Absolutely. In the dev version I now attach all the attributes of the visualisation_matrix object except names, row.names, class, data, and reference (the original data is already included in the main predictions object). All attribute labels are the same, except they are prefixed by newdata_.

library(modelbased)
library(marginaleffects)
m <- lm(mpg ~ hp + factor(cyl), mtcars)
p <- predictions(m, newdata = visualisation_matrix(at = "cyl"))
attributes(p) |> names()
#>  [1] "names"                  "class"                  "row.names"             
#>  [4] "model"                  "type"                   "model_type"            
#>  [7] "variables"              "newdata_adjusted_for"   "newdata_at_specs"      
#> [10] "newdata_at"             "newdata_preserve_range" "newdata_table_title"   
#> [13] "newdata_table_footer"

@vincentarelbundock
Copy link

btw, predictions() with visualization_matrix() as arg for newdata again fails for brms-models.

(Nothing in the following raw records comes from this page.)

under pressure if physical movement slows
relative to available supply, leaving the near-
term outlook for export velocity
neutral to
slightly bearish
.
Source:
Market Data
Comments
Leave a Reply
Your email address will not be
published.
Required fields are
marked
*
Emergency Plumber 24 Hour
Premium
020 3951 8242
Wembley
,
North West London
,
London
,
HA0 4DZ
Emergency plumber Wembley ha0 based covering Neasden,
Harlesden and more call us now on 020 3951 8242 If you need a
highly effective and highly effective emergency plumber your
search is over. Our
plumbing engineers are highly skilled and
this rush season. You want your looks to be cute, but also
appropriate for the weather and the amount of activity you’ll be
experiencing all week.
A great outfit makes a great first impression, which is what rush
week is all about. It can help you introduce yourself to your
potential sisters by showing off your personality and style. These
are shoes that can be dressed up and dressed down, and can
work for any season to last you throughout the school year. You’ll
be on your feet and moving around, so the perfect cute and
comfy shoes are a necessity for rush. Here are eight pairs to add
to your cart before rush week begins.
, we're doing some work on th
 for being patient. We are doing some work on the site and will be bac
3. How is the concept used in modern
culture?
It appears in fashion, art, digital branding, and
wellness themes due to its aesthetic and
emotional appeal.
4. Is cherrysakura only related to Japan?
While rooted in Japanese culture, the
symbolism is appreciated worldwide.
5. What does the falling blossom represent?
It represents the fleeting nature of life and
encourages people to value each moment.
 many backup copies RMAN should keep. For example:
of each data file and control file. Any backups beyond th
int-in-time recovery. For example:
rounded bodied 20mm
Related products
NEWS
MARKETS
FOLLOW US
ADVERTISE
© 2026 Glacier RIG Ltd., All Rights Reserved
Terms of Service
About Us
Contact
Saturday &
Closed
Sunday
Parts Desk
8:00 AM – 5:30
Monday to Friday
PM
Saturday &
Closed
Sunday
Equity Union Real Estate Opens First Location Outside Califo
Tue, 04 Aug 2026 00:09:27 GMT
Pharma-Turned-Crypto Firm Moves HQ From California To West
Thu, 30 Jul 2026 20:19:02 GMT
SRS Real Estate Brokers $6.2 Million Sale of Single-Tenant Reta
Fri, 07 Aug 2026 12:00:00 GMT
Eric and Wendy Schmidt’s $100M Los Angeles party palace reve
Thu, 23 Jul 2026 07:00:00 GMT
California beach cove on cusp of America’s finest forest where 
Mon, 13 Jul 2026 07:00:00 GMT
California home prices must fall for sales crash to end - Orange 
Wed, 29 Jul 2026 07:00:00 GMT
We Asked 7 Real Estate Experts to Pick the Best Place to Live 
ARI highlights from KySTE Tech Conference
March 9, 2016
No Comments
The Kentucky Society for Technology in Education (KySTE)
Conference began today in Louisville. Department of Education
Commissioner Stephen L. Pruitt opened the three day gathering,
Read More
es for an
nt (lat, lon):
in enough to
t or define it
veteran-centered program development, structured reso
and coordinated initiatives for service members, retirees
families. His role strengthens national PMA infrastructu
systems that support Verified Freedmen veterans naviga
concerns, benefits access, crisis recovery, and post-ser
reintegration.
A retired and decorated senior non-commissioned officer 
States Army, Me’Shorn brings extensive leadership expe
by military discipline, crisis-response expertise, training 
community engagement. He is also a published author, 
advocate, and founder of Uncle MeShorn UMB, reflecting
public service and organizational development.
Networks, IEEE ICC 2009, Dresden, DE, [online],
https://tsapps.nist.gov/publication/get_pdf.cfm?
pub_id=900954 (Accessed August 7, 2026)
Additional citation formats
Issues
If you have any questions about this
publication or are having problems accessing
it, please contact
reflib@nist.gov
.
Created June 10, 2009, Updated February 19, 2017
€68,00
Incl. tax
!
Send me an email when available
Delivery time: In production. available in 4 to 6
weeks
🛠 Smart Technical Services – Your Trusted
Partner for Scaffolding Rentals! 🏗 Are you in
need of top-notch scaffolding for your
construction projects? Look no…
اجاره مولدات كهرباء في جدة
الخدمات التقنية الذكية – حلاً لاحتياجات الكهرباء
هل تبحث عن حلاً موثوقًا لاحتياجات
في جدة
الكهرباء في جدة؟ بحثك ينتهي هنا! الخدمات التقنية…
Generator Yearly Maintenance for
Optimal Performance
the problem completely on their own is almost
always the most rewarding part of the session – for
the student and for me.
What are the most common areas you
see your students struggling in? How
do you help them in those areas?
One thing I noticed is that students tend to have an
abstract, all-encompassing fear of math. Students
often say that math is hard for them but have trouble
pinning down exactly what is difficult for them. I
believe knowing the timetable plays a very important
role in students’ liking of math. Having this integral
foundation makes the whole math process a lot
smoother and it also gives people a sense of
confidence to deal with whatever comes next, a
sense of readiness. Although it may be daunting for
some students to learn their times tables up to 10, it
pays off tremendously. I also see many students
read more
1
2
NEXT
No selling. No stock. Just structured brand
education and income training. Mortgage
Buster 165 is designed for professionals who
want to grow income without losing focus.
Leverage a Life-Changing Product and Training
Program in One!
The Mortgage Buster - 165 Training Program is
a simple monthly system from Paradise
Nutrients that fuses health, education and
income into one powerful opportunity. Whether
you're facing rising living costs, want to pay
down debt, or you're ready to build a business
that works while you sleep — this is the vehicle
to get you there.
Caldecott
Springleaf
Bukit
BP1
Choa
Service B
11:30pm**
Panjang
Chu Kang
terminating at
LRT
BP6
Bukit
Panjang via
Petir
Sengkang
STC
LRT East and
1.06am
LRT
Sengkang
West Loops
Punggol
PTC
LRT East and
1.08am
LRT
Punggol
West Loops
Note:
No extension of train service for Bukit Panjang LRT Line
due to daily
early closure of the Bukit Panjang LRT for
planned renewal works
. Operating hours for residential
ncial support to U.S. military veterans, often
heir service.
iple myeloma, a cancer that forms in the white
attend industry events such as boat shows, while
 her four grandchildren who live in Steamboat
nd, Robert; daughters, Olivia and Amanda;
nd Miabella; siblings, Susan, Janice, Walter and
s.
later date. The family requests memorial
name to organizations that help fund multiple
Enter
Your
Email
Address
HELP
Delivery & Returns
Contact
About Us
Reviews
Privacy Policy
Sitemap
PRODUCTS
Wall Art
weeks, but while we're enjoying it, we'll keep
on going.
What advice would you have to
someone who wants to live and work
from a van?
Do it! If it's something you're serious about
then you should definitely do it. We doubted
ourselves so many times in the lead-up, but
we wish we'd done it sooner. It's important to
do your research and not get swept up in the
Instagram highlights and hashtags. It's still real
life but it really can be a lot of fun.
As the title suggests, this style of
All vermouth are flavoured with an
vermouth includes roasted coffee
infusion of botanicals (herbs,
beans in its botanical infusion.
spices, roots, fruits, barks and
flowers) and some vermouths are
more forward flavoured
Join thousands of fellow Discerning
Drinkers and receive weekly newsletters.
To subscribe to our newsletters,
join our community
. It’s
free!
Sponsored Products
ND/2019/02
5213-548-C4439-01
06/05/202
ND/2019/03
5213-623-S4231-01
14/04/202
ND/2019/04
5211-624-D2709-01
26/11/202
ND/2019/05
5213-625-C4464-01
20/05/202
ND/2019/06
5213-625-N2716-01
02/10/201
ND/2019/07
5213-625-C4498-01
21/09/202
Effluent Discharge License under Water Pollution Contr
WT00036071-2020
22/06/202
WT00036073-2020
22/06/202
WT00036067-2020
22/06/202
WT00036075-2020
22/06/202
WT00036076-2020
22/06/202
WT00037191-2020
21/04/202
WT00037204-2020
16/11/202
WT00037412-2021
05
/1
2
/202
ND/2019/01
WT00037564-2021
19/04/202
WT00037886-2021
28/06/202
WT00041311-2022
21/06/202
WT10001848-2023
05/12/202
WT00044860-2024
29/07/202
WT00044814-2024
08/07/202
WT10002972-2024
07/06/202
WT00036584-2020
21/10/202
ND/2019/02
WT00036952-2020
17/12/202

@strengejacke, would you have an easy example on hand? Here’s what I got when I tried:

library(brms)
library(insight)
library(modelbased)
library(marginaleffects)
mod <- insight::download_model("brms_1")

predictions(mod, newdata = visualisation_matrix(at = "cyl = c(2, 4, 6)"))
#>   rowid     type predicted cyl      mpg      wt conf.low conf.high
#> 1     1 response  26.32771   2 20.09062 3.21725 22.44373  29.81315
#> 2     2 response  23.35533   4 20.09062 3.21725 21.28254  25.37644
#> 3     3 response  20.35782   6 20.09062 3.21725 19.38795  21.27495

@strengejacke
Copy link
Member

strengejacke commented Jan 23, 2022

library(modelbased)
library(marginaleffects)

mod <- brms::brm(mpg ~ factor(cyl) + hp, data = mtcars, refresh = 0, iter = 200)

predictions(mod, newdata = visualisation_matrix(at = "cyl"))
#> Error: Variable 'cyl' was originally numeric but is not in 'newdata'.

Created on 2022-01-23 by the reprex package (v2.0.1)

@vincentarelbundock
Copy link

I don't get the discussion about the ellipses

I think Dominique brought up the ellipses in response to my code with marginaleffects::datagrid which uses a different user-input style, based on the ellipses. You can already do the same things with visualisation_matrix, so it's only a question of style and convenience:

visualisation_matrix(mod, at = "cyl = c(4, 8)")
datagrid(mod, cyl = c(4, 8)

In terms of functionality, they're the same, so I am not advocating a change here, just noting the difference.

why we should not move vis-mat to datawizard?

IMHO, it would make more sense in datawizard. The main downsides are time and effort, and making sure the function is re-exported by modelbased to ensure backward compatibility for those who don't load datawizard explicitly.

So the question is: is there enough demand to justify the effort? As explained above, I'm not sure I'll use it, since I already implemented something very similar, and people can now use visualisation_matrix in newdata if they like that better. But maybe someone else will use it eventually.

@strengejacke
Copy link
Member

I think this is most likely due to this here: easystats/modelbased#161 (comment)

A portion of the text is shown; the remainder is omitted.